### WHAT TO PRODUCE
The expected output is the full set of entries, retyped verbatim, pictures excluded.

Records excerpted from a collection:
|---|
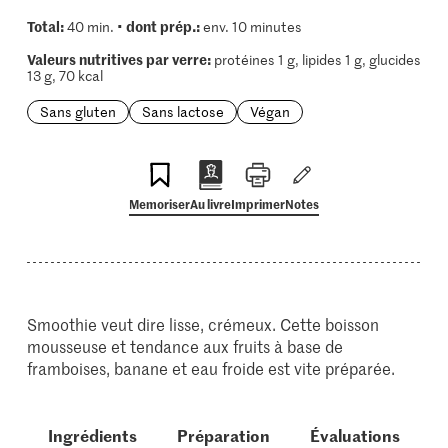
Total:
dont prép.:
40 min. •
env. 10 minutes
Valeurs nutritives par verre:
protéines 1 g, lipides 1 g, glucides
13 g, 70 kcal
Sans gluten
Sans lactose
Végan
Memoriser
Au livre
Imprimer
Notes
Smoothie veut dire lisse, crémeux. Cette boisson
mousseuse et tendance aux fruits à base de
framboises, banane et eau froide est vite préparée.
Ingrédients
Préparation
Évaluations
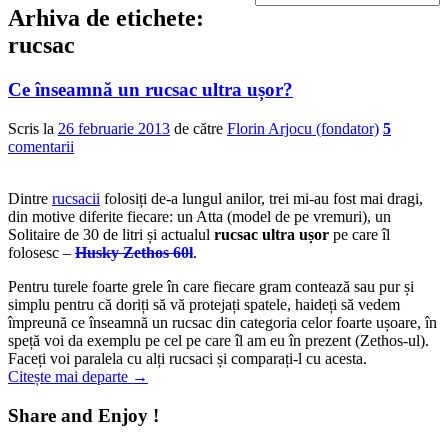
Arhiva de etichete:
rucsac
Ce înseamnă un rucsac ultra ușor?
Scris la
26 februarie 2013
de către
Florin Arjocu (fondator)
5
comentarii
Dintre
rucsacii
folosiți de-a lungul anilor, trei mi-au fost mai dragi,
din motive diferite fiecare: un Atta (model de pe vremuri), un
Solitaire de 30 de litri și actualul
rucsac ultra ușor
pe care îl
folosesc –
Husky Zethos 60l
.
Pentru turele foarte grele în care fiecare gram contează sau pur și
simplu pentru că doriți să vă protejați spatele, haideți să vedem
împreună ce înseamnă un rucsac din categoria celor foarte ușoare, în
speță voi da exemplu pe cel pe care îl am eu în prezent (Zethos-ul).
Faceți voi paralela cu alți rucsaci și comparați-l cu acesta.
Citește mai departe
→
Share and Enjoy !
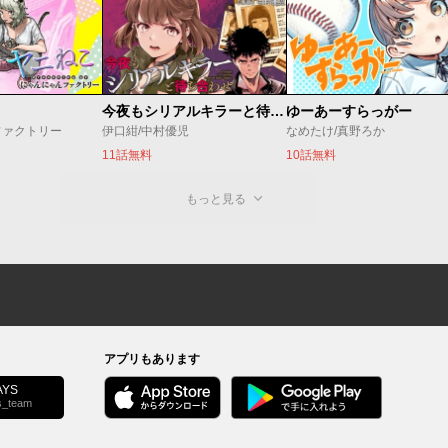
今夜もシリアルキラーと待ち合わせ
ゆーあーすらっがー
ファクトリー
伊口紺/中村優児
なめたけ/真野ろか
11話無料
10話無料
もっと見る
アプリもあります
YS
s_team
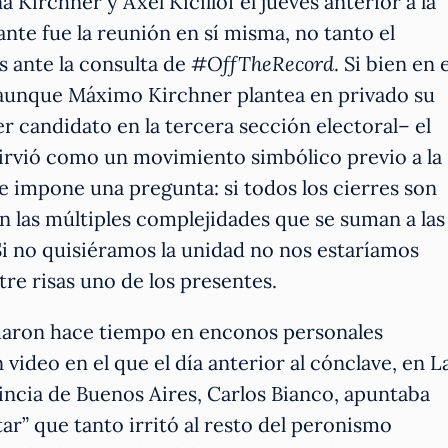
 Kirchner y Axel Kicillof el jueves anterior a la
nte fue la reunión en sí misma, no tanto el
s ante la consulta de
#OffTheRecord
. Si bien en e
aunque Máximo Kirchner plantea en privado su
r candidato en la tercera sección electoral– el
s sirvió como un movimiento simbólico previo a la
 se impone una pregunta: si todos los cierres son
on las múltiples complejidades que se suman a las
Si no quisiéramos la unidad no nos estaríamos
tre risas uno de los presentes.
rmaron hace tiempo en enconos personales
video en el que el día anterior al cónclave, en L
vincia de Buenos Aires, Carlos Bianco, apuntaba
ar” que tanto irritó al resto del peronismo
|---|
### EXPECTED ANSWER
Total:
dont prép.:
40 min. •
env. 10 minutes
Valeurs nutritives par verre:
protéines 1 g, lipides 1 g, glucides
13 g, 70 kcal
Sans gluten
Sans lactose
Végan
Memoriser
Au livre
Imprimer
Notes
Smoothie veut dire lisse, crémeux. Cette boisson
mousseuse et tendance aux fruits à base de
framboises, banane et eau froide est vite préparée.
Ingrédients
Préparation
Évaluations
Arhiva de etichete:
rucsac
Ce înseamnă un rucsac ultra ușor?
Scris la
26 februarie 2013
de către
Florin Arjocu (fondator)
5
comentarii
Dintre
rucsacii
folosiți de-a lungul anilor, trei mi-au fost mai dragi,
din motive diferite fiecare: un Atta (model de pe vremuri), un
Solitaire de 30 de litri și actualul
rucsac ultra ușor
pe care îl
folosesc –
Husky Zethos 60l
.
Pentru turele foarte grele în care fiecare gram contează sau pur și
simplu pentru că doriți să vă protejați spatele, haideți să vedem
împreună ce înseamnă un rucsac din categoria celor foarte ușoare, în
speță voi da exemplu pe cel pe care îl am eu în prezent (Zethos-ul).
Faceți voi paralela cu alți rucsaci și comparați-l cu acesta.
Citește mai departe
→
Share and Enjoy !
今夜もシリアルキラーと待ち合わせ
ゆーあーすらっがー
ファクトリー
伊口紺/中村優児
なめたけ/真野ろか
11話無料
10話無料
もっと見る
アプリもあります
YS
s_team
 Kirchner y Axel Kicillof el jueves anterior a la
nte fue la reunión en sí misma, no tanto el
s ante la consulta de
#OffTheRecord
. Si bien en e
aunque Máximo Kirchner plantea en privado su
r candidato en la tercera sección electoral– el
s sirvió como un movimiento simbólico previo a la
 se impone una pregunta: si todos los cierres son
on las múltiples complejidades que se suman a las
Si no quisiéramos la unidad no nos estaríamos
tre risas uno de los presentes.
rmaron hace tiempo en enconos personales
video en el que el día anterior al cónclave, en L
vincia de Buenos Aires, Carlos Bianco, apuntaba
ar” que tanto irritó al resto del peronismo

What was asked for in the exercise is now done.